Surviving the Worst

Hardiness is a much valued human characteristic. It often underpins bravery. We love hearing about how miners survive underground explosions, children are pulled from rubble, pensioners take on and defeat robbers or cats who travel a thousand miles back to their original homes, after their human families moved to another part of the country. On the one hand they are examples of role models. We identify with them. We like to think that in the same situation we would emulate them, even the cat. Therein lies a mistaken feature of our perceptions of the world. Most of us would never be the hero nor the obdurate survivor. We are social animals who prefer to keep our heads down and live quietly alongside our neighbours. Indeed there have been many studies that show that most of us will take orders, despite our role being to inflict apparent pain on others. Most of us defer to authority, no matter how unacceptable and inconsiderate that authority’s demands upon us. So, as far as following role models in the real world goes, it occurs mostly in our fantasies.

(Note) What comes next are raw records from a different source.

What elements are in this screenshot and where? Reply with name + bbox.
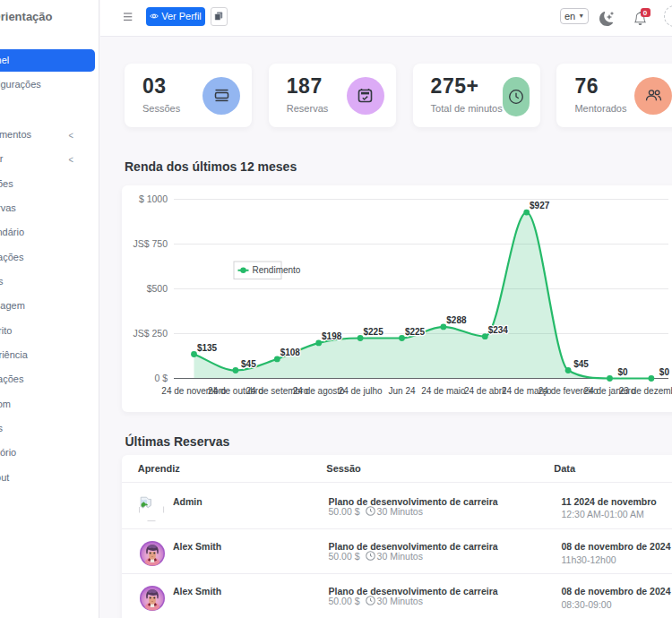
svg-text:24 de julho: 24 de julho bbox=[339, 386, 383, 396]
svg-text:24 de abril: 24 de abril bbox=[464, 386, 506, 396]
svg-text:23 de dezembro: 23 de dezembro bbox=[619, 386, 672, 396]
svg-text:$108: $108 bbox=[280, 348, 301, 357]
svg-text:0 $: 0 $ bbox=[154, 373, 168, 383]
svg-text:$225: $225 bbox=[405, 327, 426, 337]
svg-text:$ 1000: $ 1000 bbox=[139, 193, 168, 204]
svg-text:Rendimento: Rendimento bbox=[253, 265, 301, 275]
svg-text:$45: $45 bbox=[573, 359, 589, 369]
svg-text:Jun 24: Jun 24 bbox=[388, 386, 415, 396]
svg-text:$0: $0 bbox=[617, 367, 628, 377]
svg-text:$288: $288 bbox=[446, 315, 467, 325]
svg-text:$198: $198 bbox=[322, 331, 342, 341]
svg-text:JS$ 250: JS$ 250 bbox=[133, 328, 168, 339]
svg-text:$500: $500 bbox=[147, 283, 168, 294]
svg-text:$135: $135 bbox=[197, 343, 218, 353]
svg-text:$225: $225 bbox=[363, 327, 383, 337]
svg-text:$0: $0 bbox=[659, 367, 670, 377]
svg-text:$45: $45 bbox=[241, 359, 256, 369]
svg-text:24 de maio: 24 de maio bbox=[421, 386, 466, 396]
svg-text:24 de agosto: 24 de agosto bbox=[293, 386, 345, 396]
svg-text:$234: $234 bbox=[488, 325, 509, 335]
svg-text:JS$ 750: JS$ 750 bbox=[133, 238, 168, 249]
svg-text:$927: $927 bbox=[530, 201, 550, 210]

On the other hand, much is made of these incidents by God-fearing folk. “Miraculous!” they say. It was used many times about survivors of the Twin Towers attack.

What is the opposite of miraculous? Natural? Normal? Prosaic? In fact there probably is no antonym for the term, even among atheists. This may be because we prefer evidence of there being some supernatural order to existence that can bend forward and intervene, even when all seems doomed. One last chance, a gift from God. The randomly rare nature of these interventions undermines the existence of deities for unbelievers but, paradoxically, prove how difficult He is to please for believers, since, more often than not, the dead outnumber survivors in catastrophes. Isn’t that the definition of them?

It may be better to take on personal responsibility to do as well as we can and not speculate on, or ask for, God’s or Satan’s interventions. Try to be hardy. Try to be heroes within reason. Question more.

Scientists recently took some rock from Beer, a place on the south coast of England. They attached it for more than a year to the outside of the space station. When they got it back it was to discover that bacteria within it were still alive. Is this a miracle? Are these microbes heroes? They are certainly hardy.